22-year-old Rahul Arora and his friend went to Canada for a year-long exchange program in Film Studies, without making arrangements for accommodation. They stayed at a youth hostel for the first two nights, but found the fee, $60 CAD (Rs.3500) per night, steep. Rahul’s sister, active in the community, requested members in Kingston to host them for two days. Interestingly, the member who responded was away, but asked another friend to take them in.

“Our host wasn’t a member, yet he didn’t ask us for money. Unsure of how long the hunt would take, we offered him $100 CAD (Rs.5800) for a week, and split the cost. There weren’t many rules, but we were expected to wake up early, clean up our mess in the kitchen and avoid making noise at night. He even gave us spare keys to access the house when he was at work,” shares Rahul.

Couch Surfing, which boasts 6 million members across 1 lakh countries, explicitly states that hosts can’t charge surfers. Rahul’s case is an exception yet interesting because the stay was merely organised by members, but the host and students were non-members.

Encouraged by his first experience, Rahul signed up with the community before his recent trip. “I volunteered for an American company during the Cannes Film Festival 2013 and wanted to visit cities around. Hoping to meet locals, I put up couch requests for Rome, Nice and Venice, and found a host for one day in Rome. It saved me 30 Euros (Rs.2400) but didn’t help out with the itinerary. Another member offered to host me for two-nights in Paris, in response to the emergency request I’d made after extending my trip to include Amsterdam and Paris last-minute. Unfortunately, I had already made hostel arrangements by the time he responded. He called me over for dinner, but due to the distance that didn’t work out either.”

The community lays emphasis on empathy and consideration for other peoples’ points of view to foster cultural exchange and mutual respect. Reflecting on his experience, Rahul says, “I realised hosting is a favour, you must respect the host’s rules and also make time to mingle. But sometimes it can become difficult on a vacation, and more so, if you can’t get along with your host.”

29-year-old Kanika, who introduced Rahul to the community, knows enough about being on the other side as she has hosted several foreigners during their stay in Mumbai. She says, “I only host women, and haven’t surfed as yet because a trip abroad hasn’t worked out and I don’t want to surf in India. All surfers can’t become your best friends, but you can always have good conversations. I learnt about the place, Ban Ganga at Walkeshwar and some good restaurants in Kalbadevi from them.”

Giving space to a complete stranger not only involves hosts but also their families. Recollecting her first experience Kanika says, “My mom was hesitant the first time, but everyone got along with the surfer from Spain. And it wasn’t like having relatives over—we weren’t obligated to provide anything, not even food; although we did offer when we were eating.”

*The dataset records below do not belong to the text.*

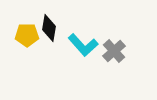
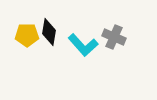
black diamond: moved 4 px down
gray cross: moved 14 px up; rotated 25 degrees counterclockwise
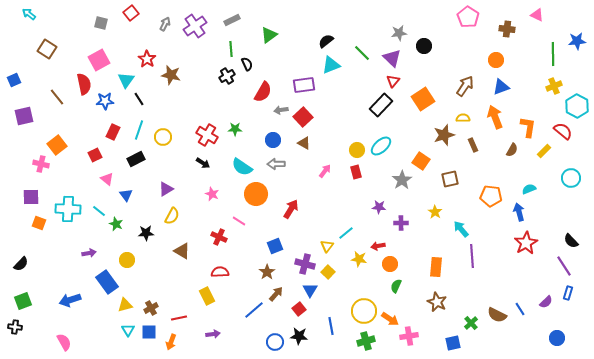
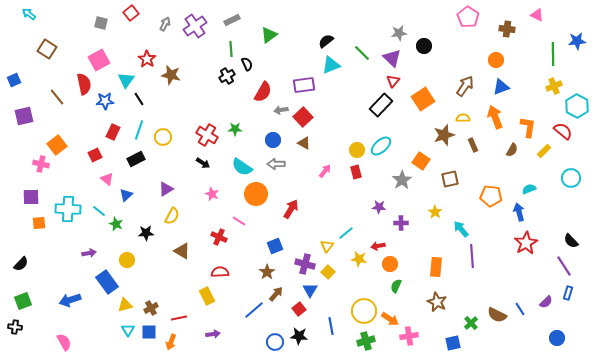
blue triangle at (126, 195): rotated 24 degrees clockwise
orange square at (39, 223): rotated 24 degrees counterclockwise
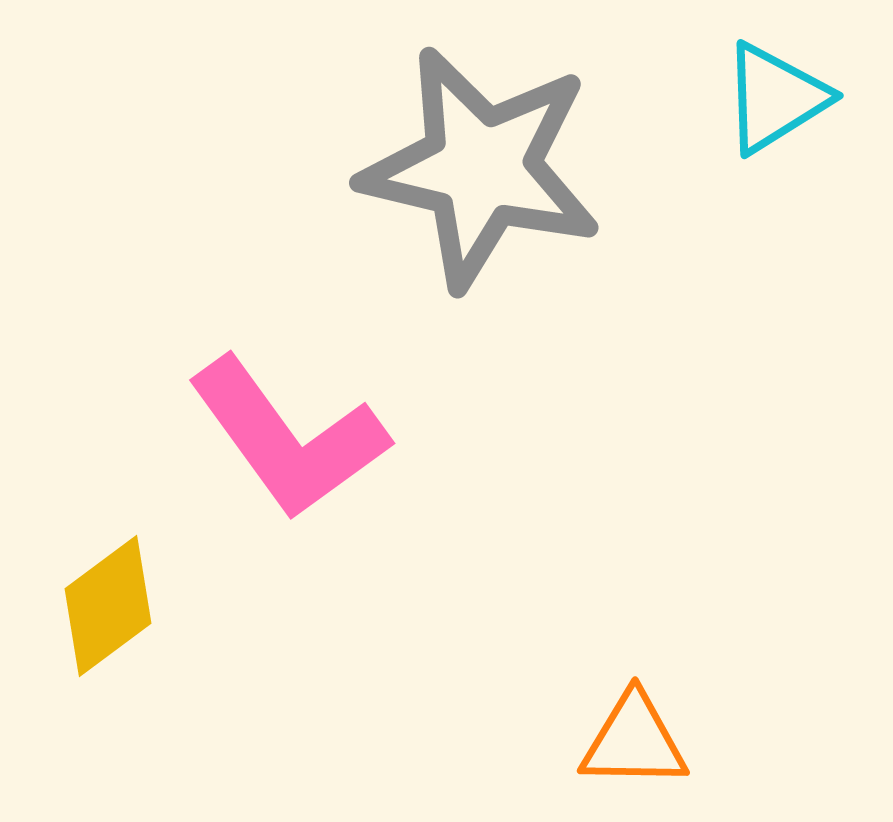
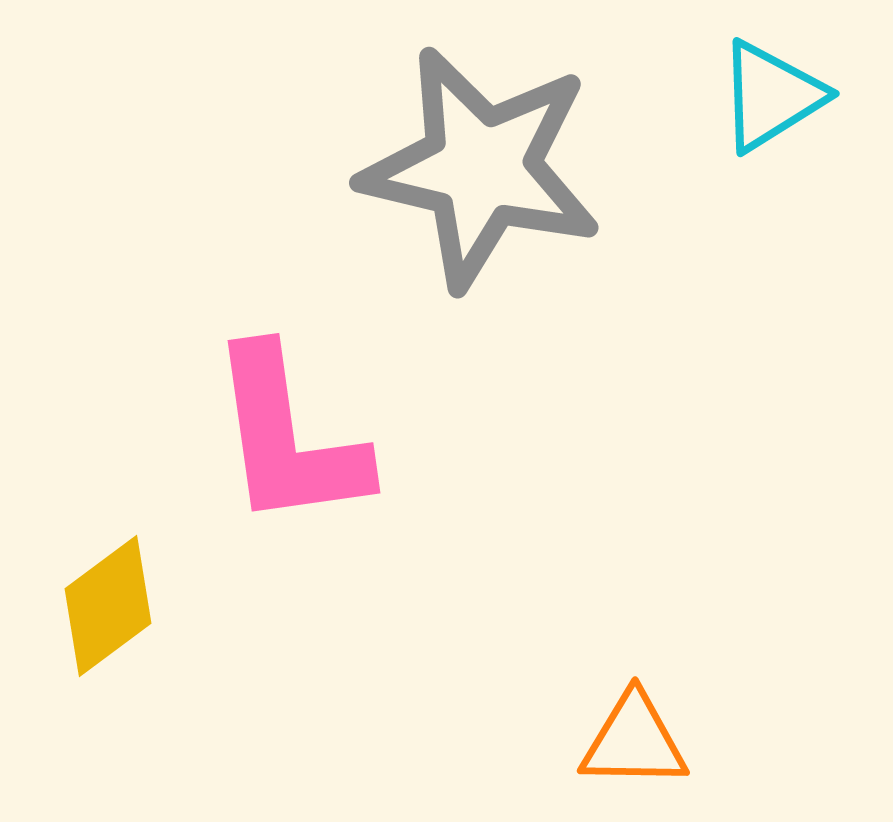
cyan triangle: moved 4 px left, 2 px up
pink L-shape: rotated 28 degrees clockwise
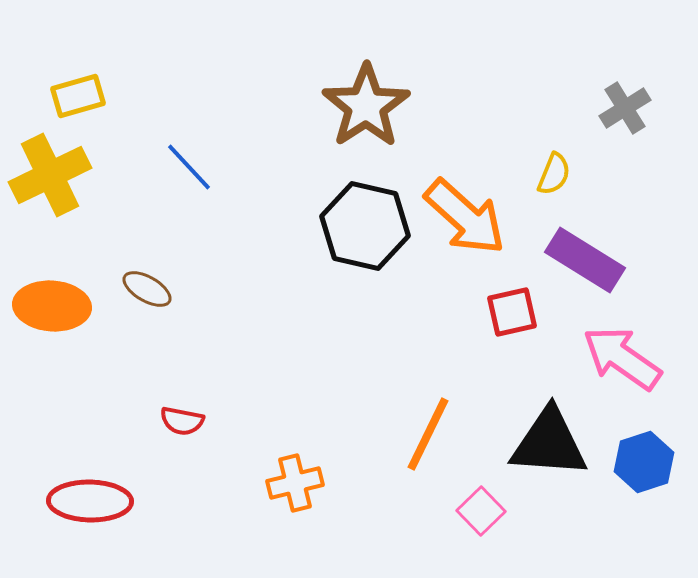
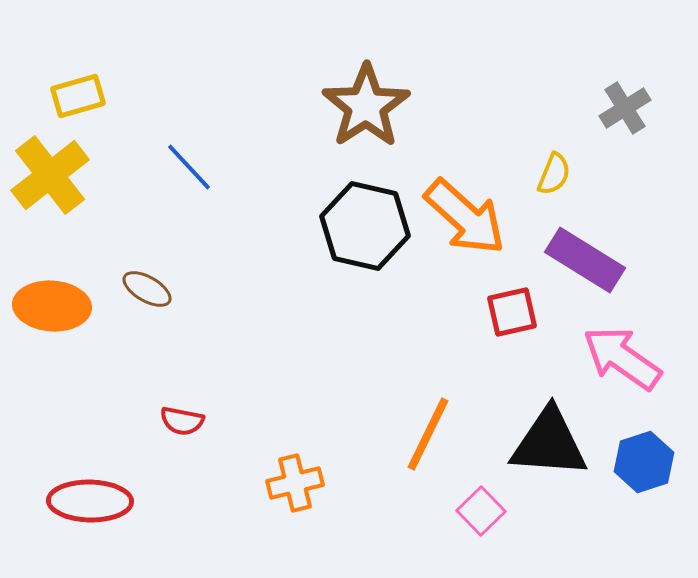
yellow cross: rotated 12 degrees counterclockwise
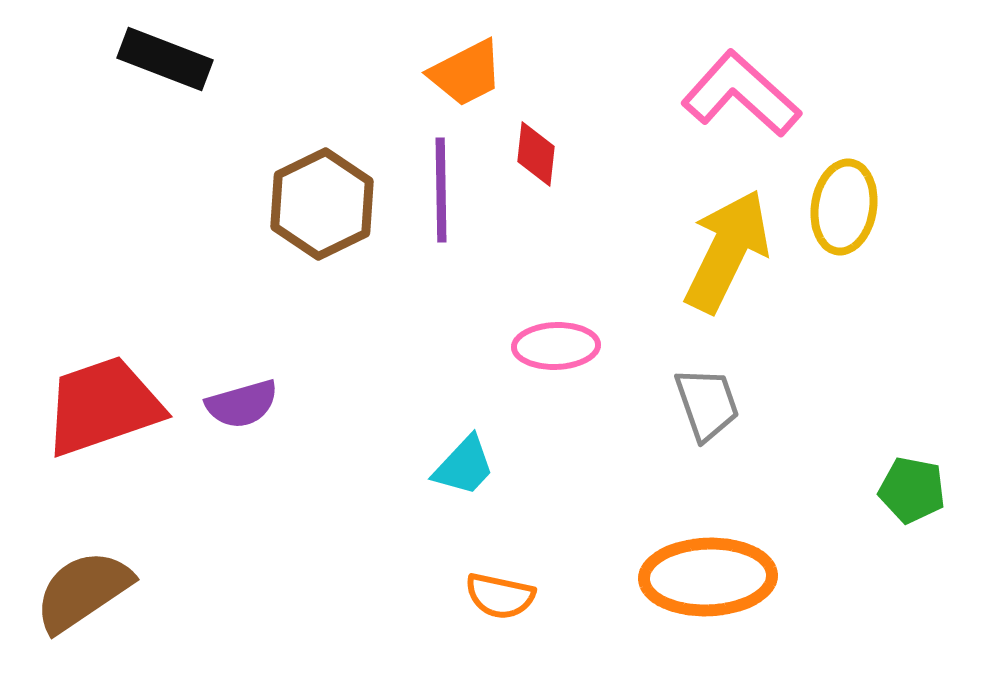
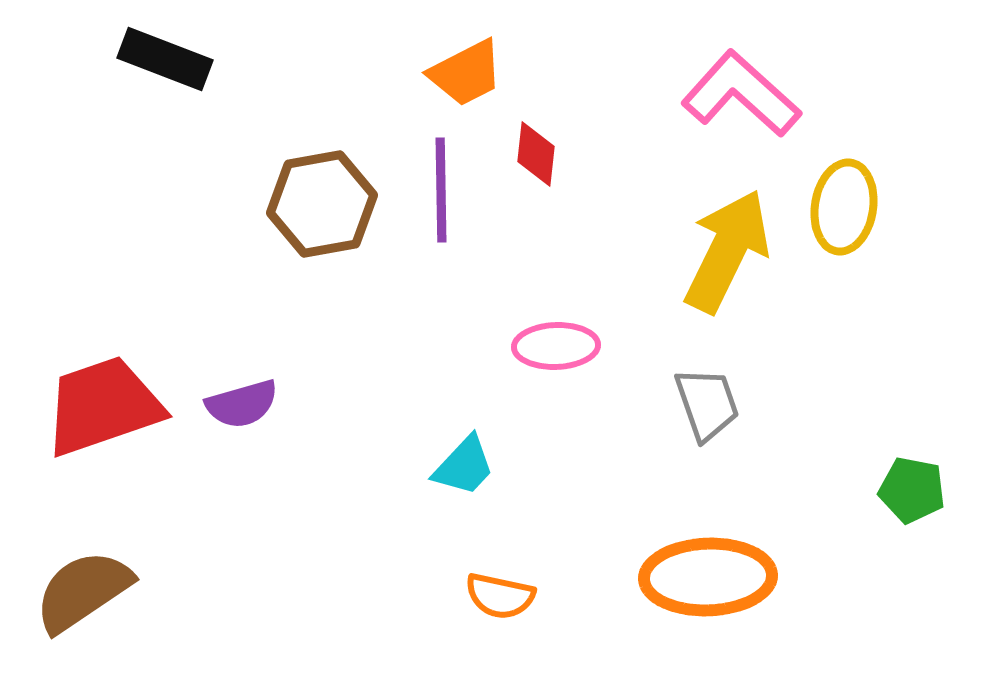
brown hexagon: rotated 16 degrees clockwise
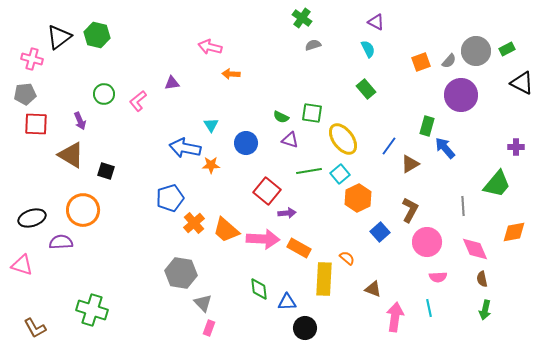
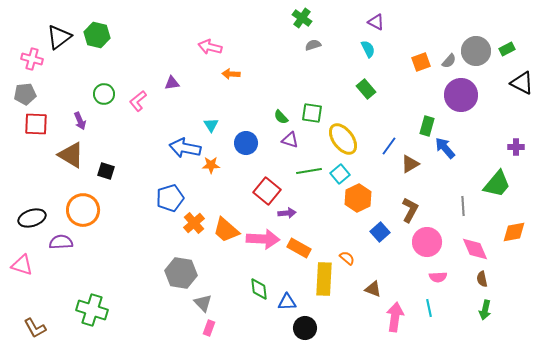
green semicircle at (281, 117): rotated 21 degrees clockwise
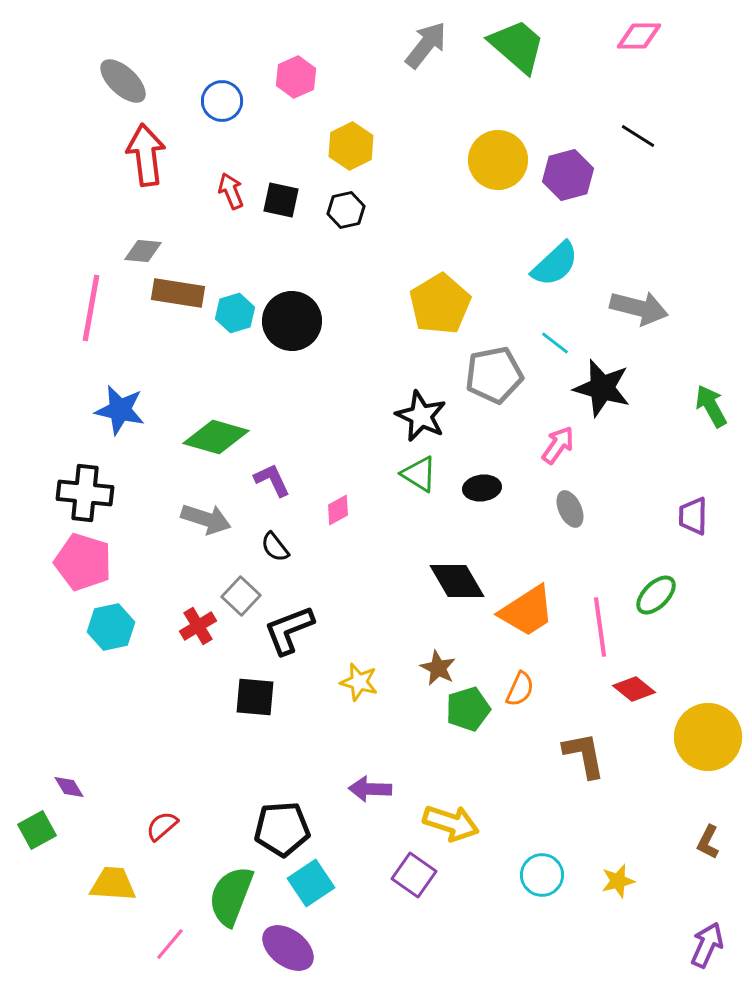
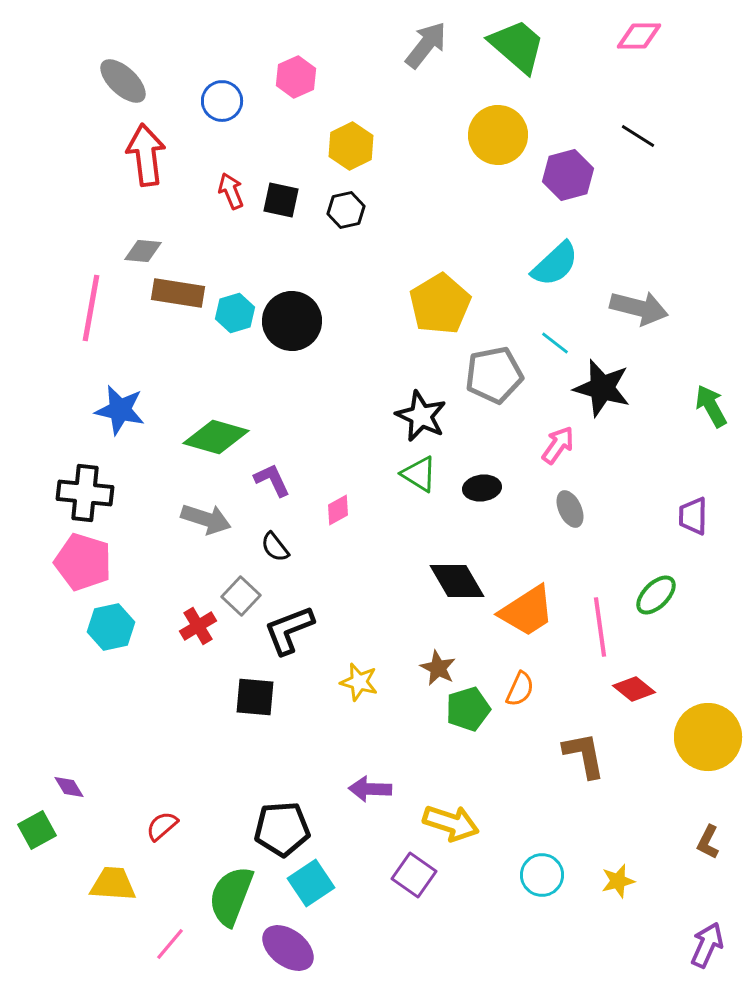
yellow circle at (498, 160): moved 25 px up
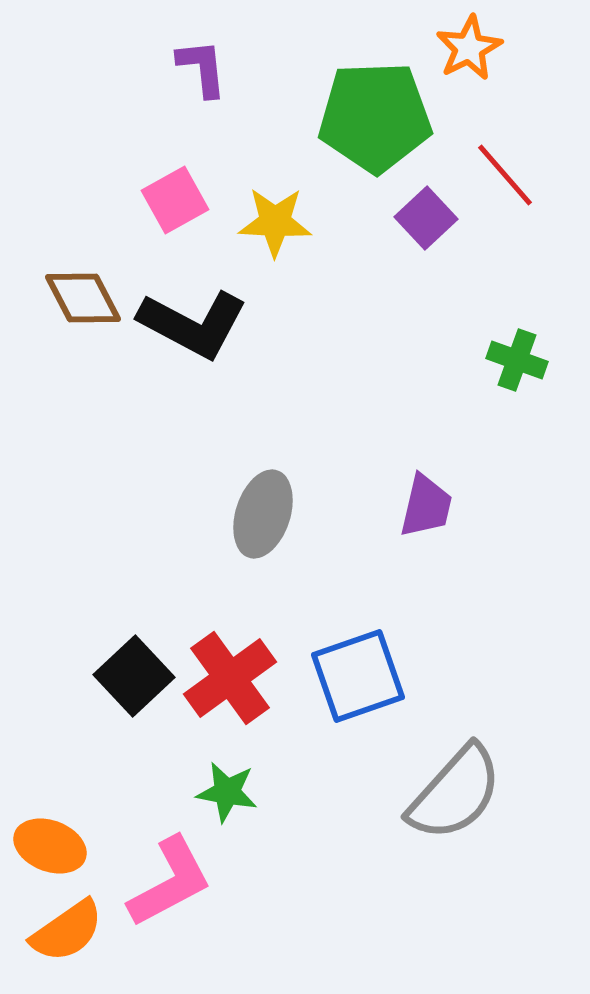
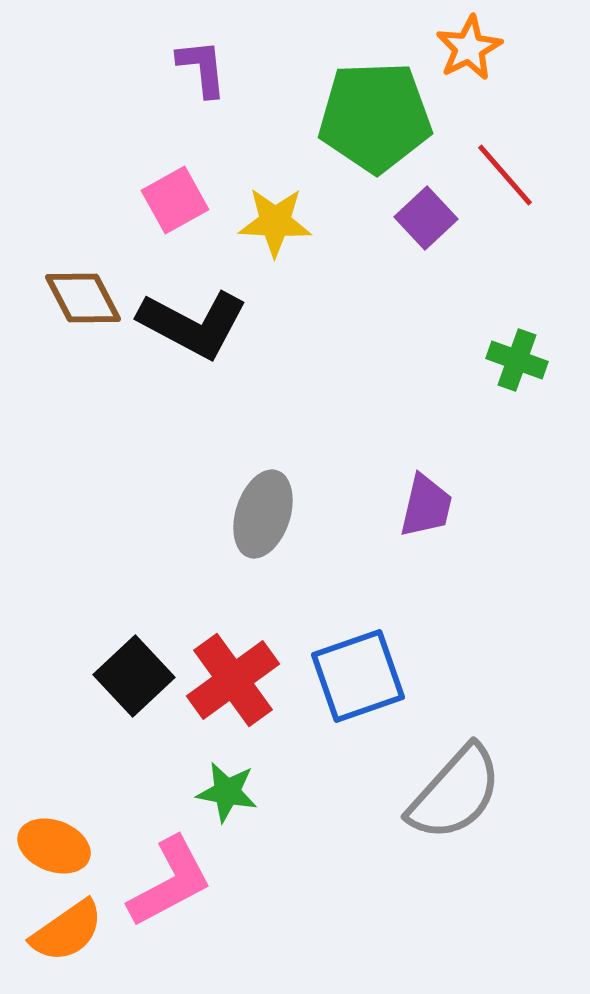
red cross: moved 3 px right, 2 px down
orange ellipse: moved 4 px right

Typically surfers need some guidance when they first arrive, spend the day exploring the city and all the chatting and getting to know each other happens at night. The laissez-faire structure of the community works well for many, but rejection to requests can also be disappointing.

Ajay Mane (name changed), 27, who tried to find a host on his trip to Hong Kong, shares, “A member from there only helped me out with apps for planning, but didn’t respond to my request for a city tour. She responded to my email on the last day of my trip saying she’d been away and wouldn’t have been able to accompany me anyway. In my opinion, Couch Surfing has picked up well in western countries, but I am not so sure of India; the concept doesn’t exist here traditionally and there’s nothing to rely on.”

The community tries to ensure safety by asking members to fill up a detailed form and lists some general safety tips. One of its special safety tips for women discourages them from hosting men and clearly states that the community is self-moderated; couchsurfing.org isn’t responsible for untoward incidents. This factor lends to people’s scepticism, but optimists think that adherence to suggested safety measures coupled with street smartness make it reasonably secure.

One such member is 23-year-old Niharika Sanyal, who has set out on a backpacking trip through Europe with a girl pal. It’s her first surfing experiment, her parents know about it but she hasn’t left room for objections and has only good things to say about her male host in Athens.

“Most hosts here are men and the one in Athens was extremely generous. I’d read positive references about him and got a good feeling from the pictures of his house. He let us use the entire living room and gave us spare keys. He really helped us plan for Athens, met us at the station, explained the transport system, showed us around the city square and even cooked us a wonderful Mediterranean dinner on our last night. He was so sweet, we couldn’t believe it!” says Niharika.